More than 50,000 children in Yemen are expected to have died needlessly by the end of this year, Save the Children said marking the 1,000th day of the deadly war, amid a crippling blockade on ports and airports that is compounding food.

A newly launched online campaign called Yemen Can't Wait saw some 350 public figures sign an open letter urging the United States, Britain and France to do more to end a war that has claimed more than 10,000 lives in just 1,000 days.

The conflict "has transformed the poorest country in the Middle East into the world's worst humanitarian crisis," said the letter published in France's Le Monde daily on Monday.

The letter calls on US President Donald Trump, his French counterpart Emmanuel Macron and British premier Theresa May to push for an immediate ceasefire and peace talks as permanent members of the UN Security Council. 

It pointed to these countries' lucrative arms contracts with Saudi Arabia, which is determined to crush the rebels it sees as proxies for arch-rival Iran.

"Millions of Yemeni women, men and children feel abandoned by world leaders, who seem to place profits and politics before human lives," said the letter signed by stars including actors Bill Nighy and Juliette Binoche.

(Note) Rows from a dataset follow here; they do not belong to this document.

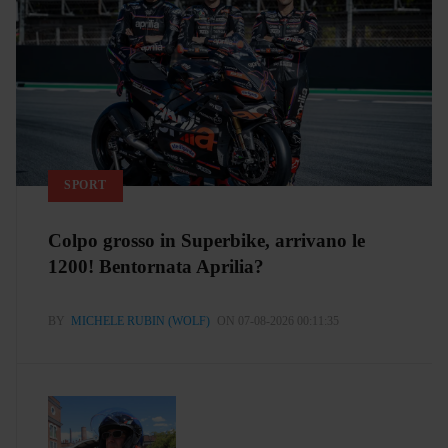
SPORT
Colpo grosso in Superbike, arrivano le
1200! Bentornata Aprilia?
BY
MICHELE RUBIN (WOLF)
ON 07-08-2026 00:11:35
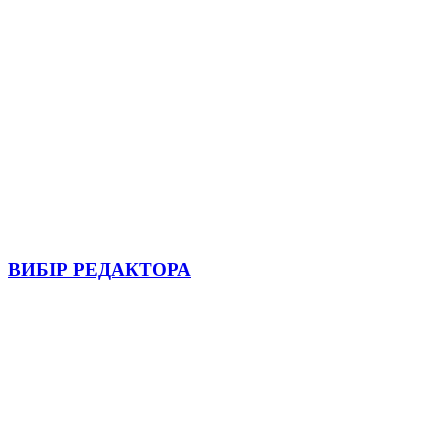
ВИБІР РЕДАКТОРА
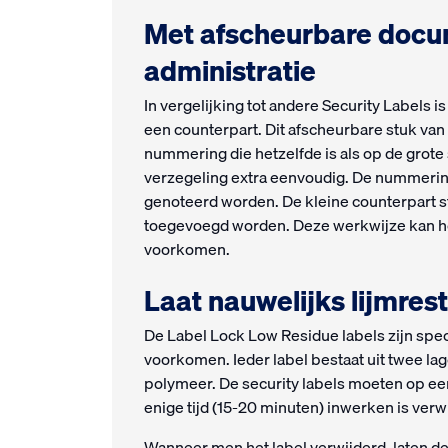
Met afscheurbare docume
administratie
In vergelijking tot andere Security Labels
een counterpart. Dit afscheurbare stuk van 
nummering die hetzelfde is als op de grote 
verzegeling extra eenvoudig. De nummering
genoteerd worden. De kleine counterpart s
toegevoegd worden. Deze werkwijze kan he
voorkomen.
Laat nauwelijks lijmre
De Label Lock Low Residue labels zijn spe
voorkomen. Ieder label bestaat uit twee lag
polymeer. De security labels moeten op ee
enige tijd (15-20 minuten) inwerken is ver
Wanneer men het label verwijderd, laten de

Millions of Yemeni women, men and children feel abandoned by world leaders, who seem to place profits and politics before human lives

Photographs of children starving to death have failed to spur the international community into ending the world's worst humanitarian crisis, which charities warn is deepening by the day.

"Yemen is regarded as an invisible conflict, that the world has forgotten," Liny Suharlim, ACTED's Yemen country director said.

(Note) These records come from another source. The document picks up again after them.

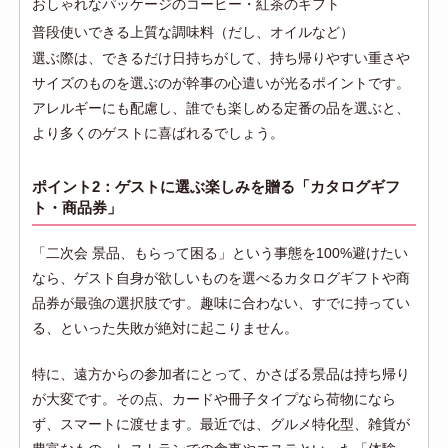
おしゃれなパッケージのコーヒー・紅茶のギフト
普段使いできる上質な調味料（だし、オイルなど）
選ぶ際は、できるだけ日持ちがして、持ち帰りやすい重さや
サイズのものを選ぶのが幹事の心遣いが光るポイントです。
アレルギーにも配慮し、誰でも楽しめる定番の品を選ぶと、
より多くのゲストに喜ばれるでしょう。
ポイント2：ゲストに選ぶ楽しみを贈る「カタログギフ
ト・商品券」
「二次会 景品、もらって困る」という事態を100%避けたい
なら、ゲスト自身が欲しいものを選べるカタログギフトや商
品券が最強の選択肢です。趣味に合わない、すでに持ってい
る、といった失敗が絶対に起こりません。
特に、遠方からの参加者にとって、かさばる景品は持ち帰り
が大変です。その点、カードや冊子タイプなら荷物になら
ず、スマートに渡せます。最近では、グルメ特化型、雑貨が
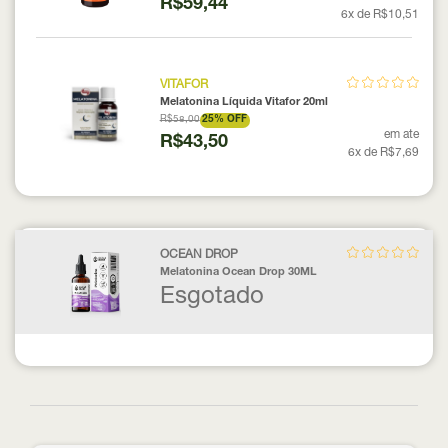
R$59,44
6x de R$10,51
VITAFOR
Melatonina Líquida Vitafor 20ml
R$58,00
25% OFF
em ate
R$43,50
6x de R$7,69
OCEAN DROP
Melatonina Ocean Drop 30ML
Esgotado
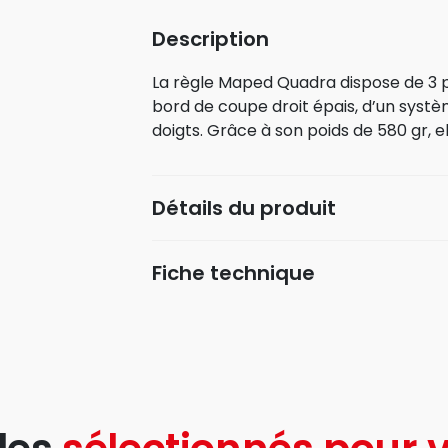
Description
La règle Maped Quadra dispose de 3 p
bord de coupe droit épais, d’un systè
doigts. Grâce à son poids de 580 gr, el
Détails du produit
Fiche technique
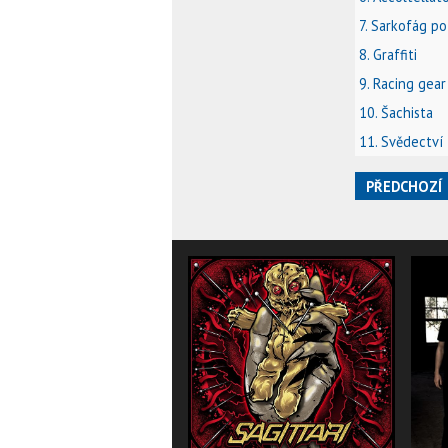
7. Sarkofág p
8. Graffiti
9. Racing gear
10. Šachista
11. Svědectví
PŘEDCHOZÍ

At the top of many aid workers' wish list is to see the Saudi-led coalition, which has been pounding Houthi rebels since March 26, 2015, lift the blockade that has drastically reduced their ability to bring in food and medical supplies.

Caroline Anning, a senior adviser at Save the Children who recently travelled to Yemen, suggested Saudi Arabia's success in keeping journalists away helped explain the conflict's failure to seize the world's conscience.

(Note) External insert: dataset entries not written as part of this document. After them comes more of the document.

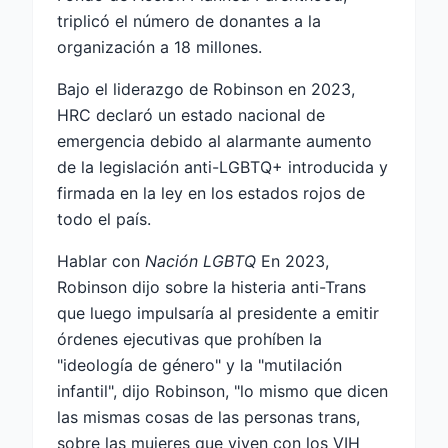
triplicó el número de donantes a la
organización a 18 millones.
Bajo el liderazgo de Robinson en 2023,
HRC declaró un estado nacional de
emergencia debido al alarmante aumento
de la legislación anti-LGBTQ+ introducida y
firmada en la ley en los estados rojos de
todo el país.
Hablar con
Nación LGBTQ
En 2023,
Robinson dijo sobre la histeria anti-Trans
que luego impulsaría al presidente a emitir
órdenes ejecutivas que prohíben la
"ideología de género" y la "mutilación
infantil", dijo Robinson, "lo mismo que dicen
las mismas cosas de las personas trans,
sobre las mujeres que viven con los VIH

But she added that the fact that the war has not sparked a significant refugee crisis – a combined result of poverty, geography and Yemenis' inability to escape the relentless fighting – has also encouraged the West to ignore the conflict.

"There isn't a big refugee outflow that's impacting other countries," she said.

"For all of the suffering with the extreme rates of acute malnutrition, the number of children dying every day, the world's biggest cholera outbreak or from hunger, it's contained within Yemen's borders."

In a country which was highly dependent on food imports even before the war, aid groups estimate that some 22 million Yemenis – three quarters of the population – now rely on aid to survive.

Humanitarian workers say the Saudi blockade, tightened after a missile attack on Riyadh in November, has exacerbated disease which was already rampant in Yemen by creating a dire vaccine shortage.  

Some aid supplies have been allowed in, but the blockade has had knock-on effects including soaring fuel prices which are crippling everything from hospitals to water plants.

"There are things that could happen tomorrow that could stop children from dying," Anning said.

"Considering the depth of the suffering and the fact that it's entirely man-made, we haven't had the level of international attention on Yemen that you would expect to see."